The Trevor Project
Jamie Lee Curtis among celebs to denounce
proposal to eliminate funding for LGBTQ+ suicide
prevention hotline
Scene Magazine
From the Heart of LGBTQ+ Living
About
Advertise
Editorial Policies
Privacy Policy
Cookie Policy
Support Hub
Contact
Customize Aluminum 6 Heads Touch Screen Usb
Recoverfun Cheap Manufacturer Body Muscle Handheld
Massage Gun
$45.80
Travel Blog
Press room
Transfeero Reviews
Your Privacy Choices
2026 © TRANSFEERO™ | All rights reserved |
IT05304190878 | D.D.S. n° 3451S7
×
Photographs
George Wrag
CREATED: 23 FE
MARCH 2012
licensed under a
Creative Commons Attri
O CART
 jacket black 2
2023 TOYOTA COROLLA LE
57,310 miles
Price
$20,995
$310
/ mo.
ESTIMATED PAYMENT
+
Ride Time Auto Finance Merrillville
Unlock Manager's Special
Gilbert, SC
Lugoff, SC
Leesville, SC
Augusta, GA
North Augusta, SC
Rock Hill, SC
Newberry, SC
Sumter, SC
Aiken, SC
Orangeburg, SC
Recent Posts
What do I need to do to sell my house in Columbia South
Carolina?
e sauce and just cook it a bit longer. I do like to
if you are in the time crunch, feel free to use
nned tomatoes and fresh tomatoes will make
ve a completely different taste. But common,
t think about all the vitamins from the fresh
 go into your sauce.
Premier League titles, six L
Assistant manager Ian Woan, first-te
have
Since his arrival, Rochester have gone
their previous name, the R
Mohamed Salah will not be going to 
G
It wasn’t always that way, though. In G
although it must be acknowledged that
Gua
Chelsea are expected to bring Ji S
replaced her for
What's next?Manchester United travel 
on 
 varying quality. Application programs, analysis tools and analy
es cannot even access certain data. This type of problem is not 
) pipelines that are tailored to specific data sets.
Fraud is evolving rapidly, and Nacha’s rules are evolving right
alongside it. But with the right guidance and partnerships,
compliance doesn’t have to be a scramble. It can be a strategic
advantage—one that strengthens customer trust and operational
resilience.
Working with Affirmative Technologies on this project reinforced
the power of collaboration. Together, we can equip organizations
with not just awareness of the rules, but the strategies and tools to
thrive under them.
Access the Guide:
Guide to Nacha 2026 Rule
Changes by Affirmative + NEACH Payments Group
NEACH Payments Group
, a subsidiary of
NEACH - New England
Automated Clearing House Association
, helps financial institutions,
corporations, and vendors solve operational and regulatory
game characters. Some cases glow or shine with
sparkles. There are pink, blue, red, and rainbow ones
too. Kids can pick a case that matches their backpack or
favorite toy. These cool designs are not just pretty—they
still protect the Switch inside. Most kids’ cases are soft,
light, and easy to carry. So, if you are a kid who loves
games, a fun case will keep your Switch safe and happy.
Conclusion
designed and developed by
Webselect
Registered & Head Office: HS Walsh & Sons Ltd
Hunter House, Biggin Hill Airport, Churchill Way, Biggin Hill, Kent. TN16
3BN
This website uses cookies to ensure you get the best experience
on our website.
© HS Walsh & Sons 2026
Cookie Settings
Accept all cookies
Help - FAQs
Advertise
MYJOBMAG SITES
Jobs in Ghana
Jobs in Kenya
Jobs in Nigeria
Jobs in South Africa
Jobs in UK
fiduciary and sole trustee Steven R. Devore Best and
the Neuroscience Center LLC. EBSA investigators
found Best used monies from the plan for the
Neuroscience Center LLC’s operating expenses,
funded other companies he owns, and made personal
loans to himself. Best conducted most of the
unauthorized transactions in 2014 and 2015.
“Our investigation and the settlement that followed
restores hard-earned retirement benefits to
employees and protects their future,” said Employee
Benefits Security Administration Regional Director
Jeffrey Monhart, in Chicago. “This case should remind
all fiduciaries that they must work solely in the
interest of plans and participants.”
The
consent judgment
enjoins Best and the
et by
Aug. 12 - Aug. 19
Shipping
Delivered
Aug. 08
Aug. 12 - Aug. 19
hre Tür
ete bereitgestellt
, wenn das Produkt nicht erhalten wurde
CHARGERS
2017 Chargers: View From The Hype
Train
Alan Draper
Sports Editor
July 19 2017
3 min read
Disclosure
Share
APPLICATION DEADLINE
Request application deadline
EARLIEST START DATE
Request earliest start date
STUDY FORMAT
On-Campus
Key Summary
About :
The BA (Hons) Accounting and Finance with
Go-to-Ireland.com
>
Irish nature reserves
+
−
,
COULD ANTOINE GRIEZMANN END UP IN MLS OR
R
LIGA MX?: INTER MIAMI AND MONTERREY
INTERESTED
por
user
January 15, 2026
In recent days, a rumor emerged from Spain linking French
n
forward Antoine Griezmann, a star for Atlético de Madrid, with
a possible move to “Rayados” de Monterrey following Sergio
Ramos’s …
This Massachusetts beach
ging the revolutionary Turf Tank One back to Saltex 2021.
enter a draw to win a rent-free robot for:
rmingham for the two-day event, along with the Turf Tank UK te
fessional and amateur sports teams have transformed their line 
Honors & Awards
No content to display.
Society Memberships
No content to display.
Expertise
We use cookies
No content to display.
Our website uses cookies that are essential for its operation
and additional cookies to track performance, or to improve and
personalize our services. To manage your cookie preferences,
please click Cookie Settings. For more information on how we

◆ **What is being asked**
Lines from the records above that hold "NEACH" are the ones to list.

◆ **Exercise answer**
Changes by Affirmative + NEACH Payments Group
NEACH Payments Group
NEACH - New England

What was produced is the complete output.